This disclosure relates in general to electronic design automation (EDA) and, more specifically, logic synthesis of a circuit involving retiming.
Retiming is a technique of logic synthesis optimization that relocates registers such as flip-flops, or memory elements more generally, in a circuit in a manner that preserves the output functionality. Retiming may be applied to achieve different purposes, such as to minimize or to meet a constraint on a worst case combinational delay and/or to minimize the number of registers. Because the movement of registers redistributes timing slack in the design, retiming may dramatically alter the relative timing criticality at any given point in the design. Paths with significant slack may become critical after retiming, and paths that are initially critical may be easily fixed.
It may therefore be beneficial to provide an early estimate of the post-retiming/sequential timing model to the synthesis operations that occur before its application. This may avoid unnecessarily improving timing of non-critical components and/or unintentionally degrading elements that are critical in the post-retiming result. It also provides the earlier optimizations an additional degree of freedom to dynamically explore various configurations that may induce different register placement.
While it is possible to formulate fully sequential timing aware optimization algorithms that as such are inherently retiming aware, such approaches are experimental and not widespread in industry at this time. A practical alternative is to inject information about the sequential criticality into an existing combinational flow. This can be accomplished by adjusting the timing model.
If a circuit design is to be retimed, the quality of the final result can be improved by adjusting the timing model of the synthesis steps prior to retiming to account for the subsequent ability to relocate the registers. Two examples of how this can be accomplished include (i) temporarily replacing some registers with virtual negative-delay buffers, mapping across multi-cycle paths, and allowing the delay to be appropriately distributed into each cycle with retiming or (ii) adjusting the timing constraints at each register (e.g., by adding an intentional clock skew) to simulate its predicted structural movement. These timing adjustments occur at the original location of the register.
A problem with both of these techniques, however, is that they are unable to account for limitations on register movement and merging due to incompatible clock, reset, voltage, or enable signals, or other features, merely by way of example. In particular, when a register is replicated during retiming and each of its copies is differently constrained, no single adjustment at its original location (e.g., to the negative delay buffer or the intentional clock skew) may correctly capture the different timing along multiple fan-in/fan-out paths.

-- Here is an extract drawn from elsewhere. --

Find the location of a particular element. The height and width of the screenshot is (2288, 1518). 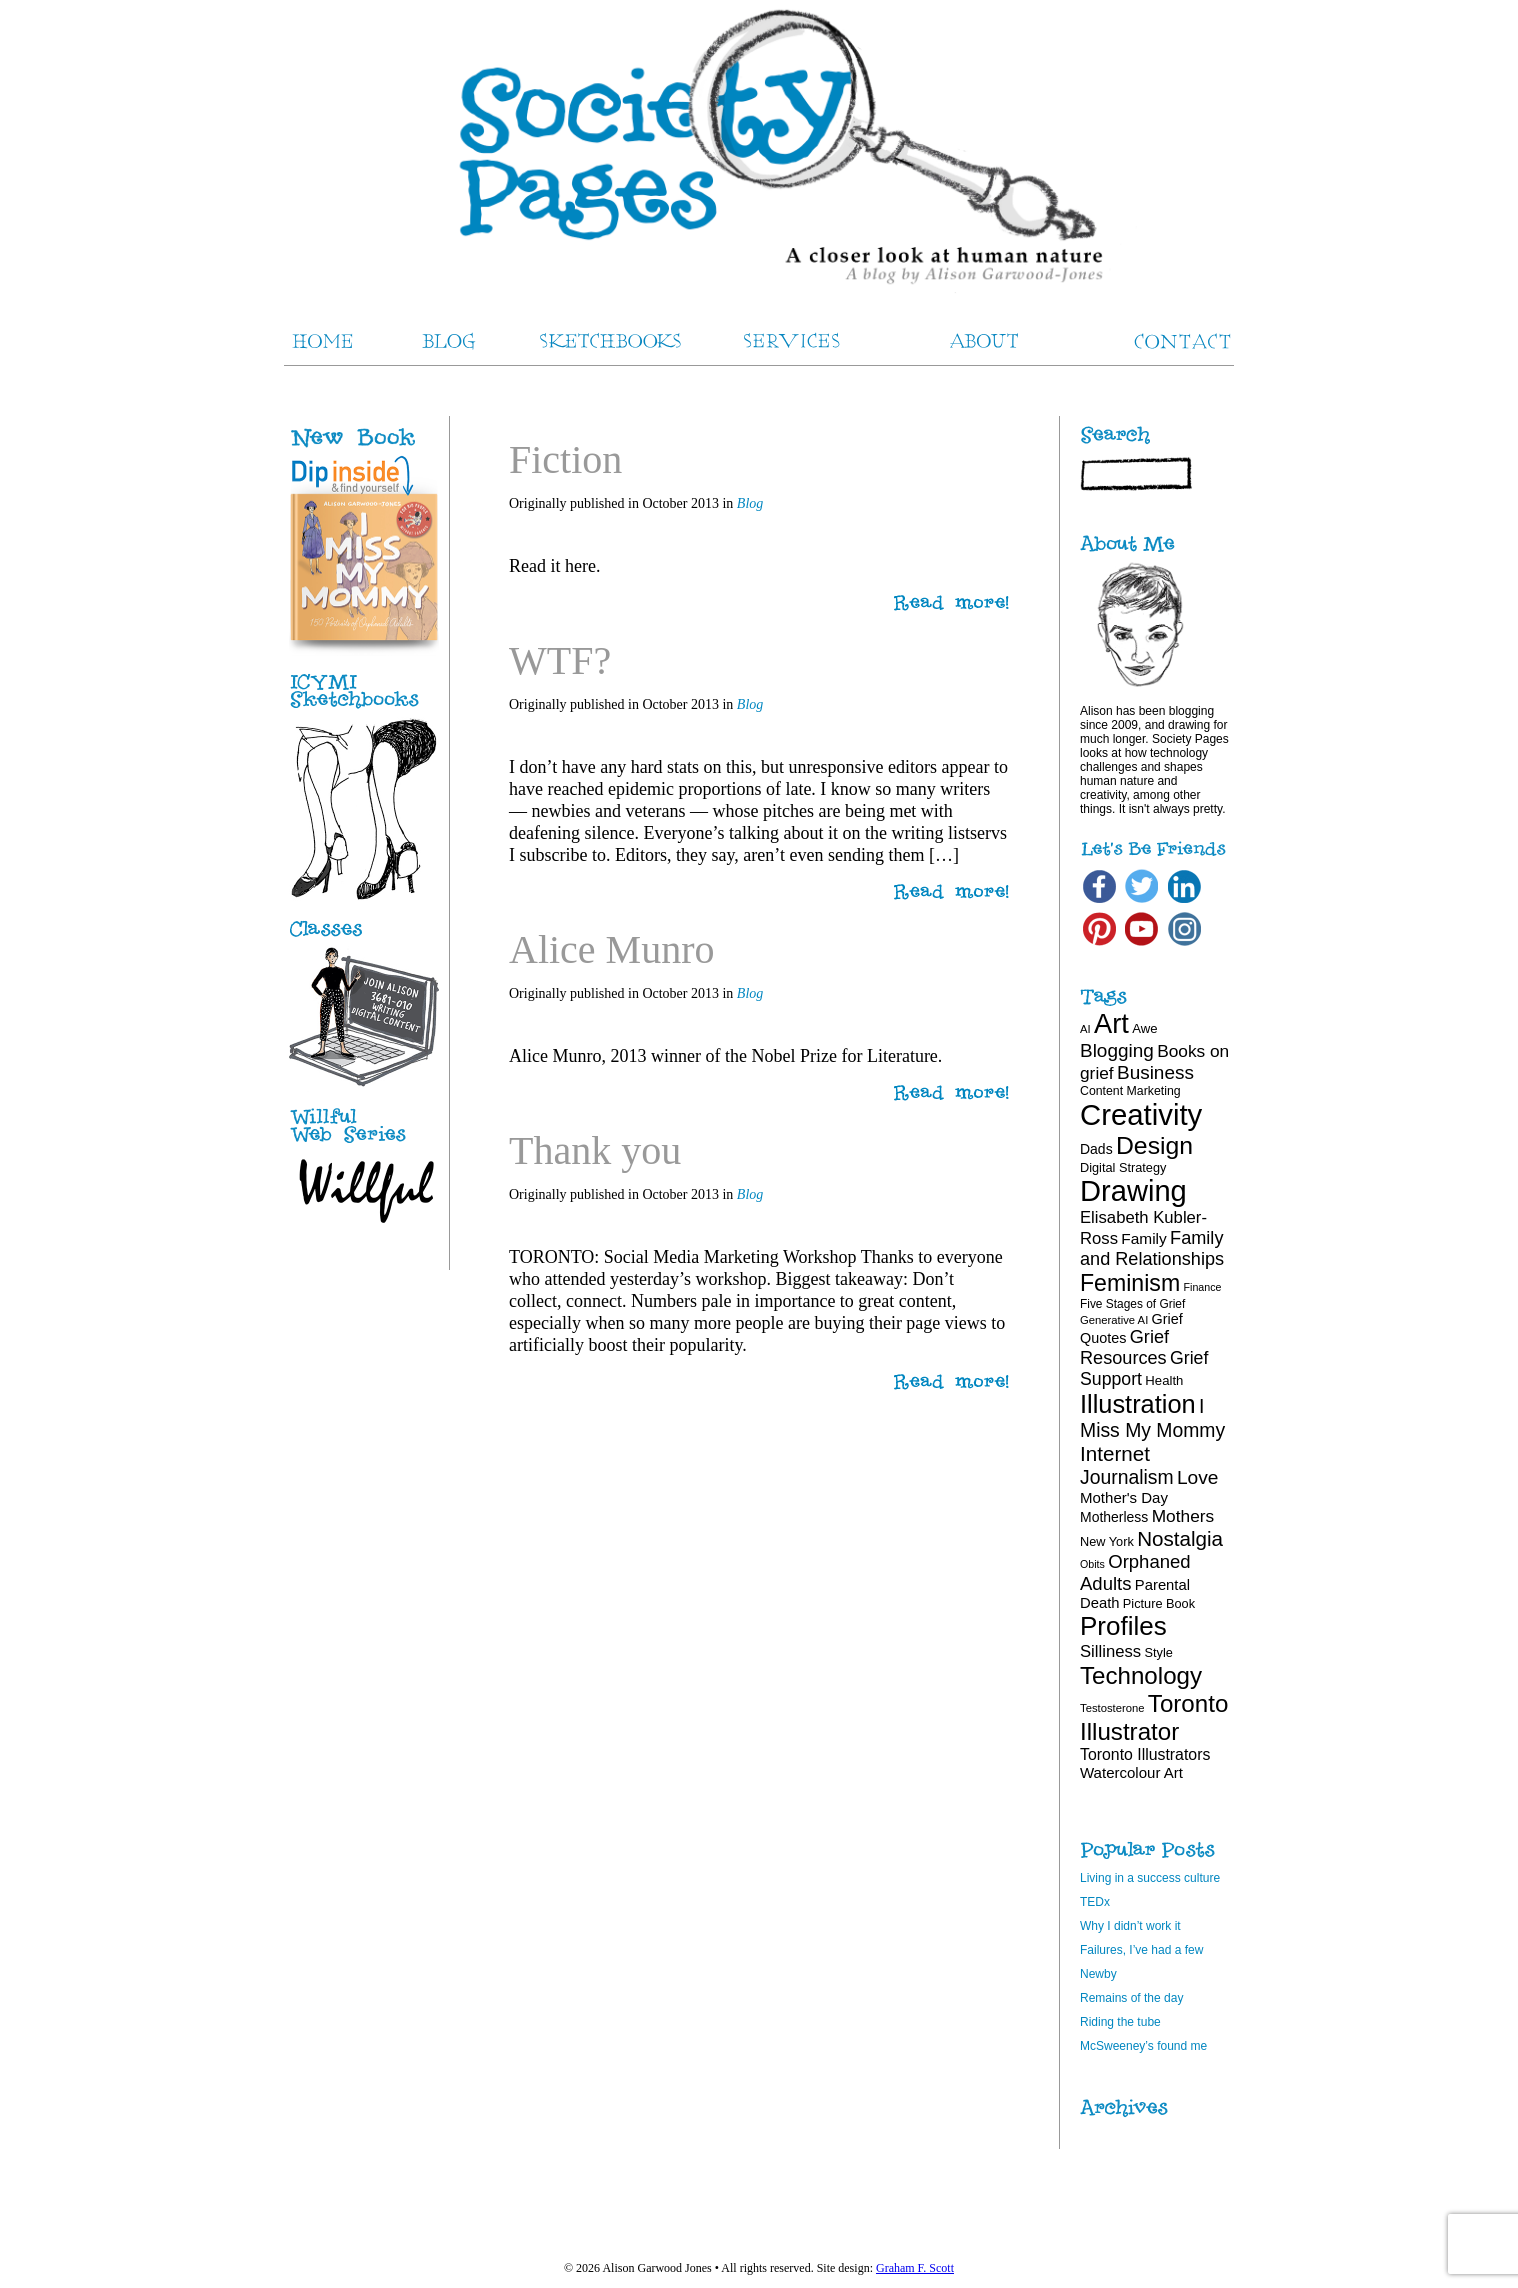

Thus, the existing approaches to modeling incompatible registers generally limit the timing adjustment at the original register location based upon the minimum or maximum compatible movement along any fan-in/fan-out path from the register. With the minimum limit, it may be assumed that retiming can only move a register as far as it can along the most-constrained path and may therefore be over-conservative; with the maximum limit, it may be assumed that retiming can move a register as far as it can along the least-constrained path and may therefore be an over-approximation. With the over-conservative limitation of register compatibility, the less-constrained paths may appear overly timing-critical. The pre-retiming optimization may not fully exploit the ability of the subsequent retiming to balance slacks, and the quality of final result (in terms of timing, area, or any other metric of interest) may be sub-optimal. With the over-approximation of the register movement, the pre-retiming optimization may assume that retiming can compensate for a timing imbalance that it may not actually be correctable due to register compatibility. The result may be a circuit with timing violations or with sub-optimal timing; it is possible for the timing of the final result to be worse than that of the original. Intermediate bounds are also possible but simultaneously suffer from both of the above limitations.
There is thus a need for methods, systems, and apparatuses that may be used for logic synthesis that are not limited to timing adjustments at the original register locations and that may not suffer from the limitations of the existing techniques.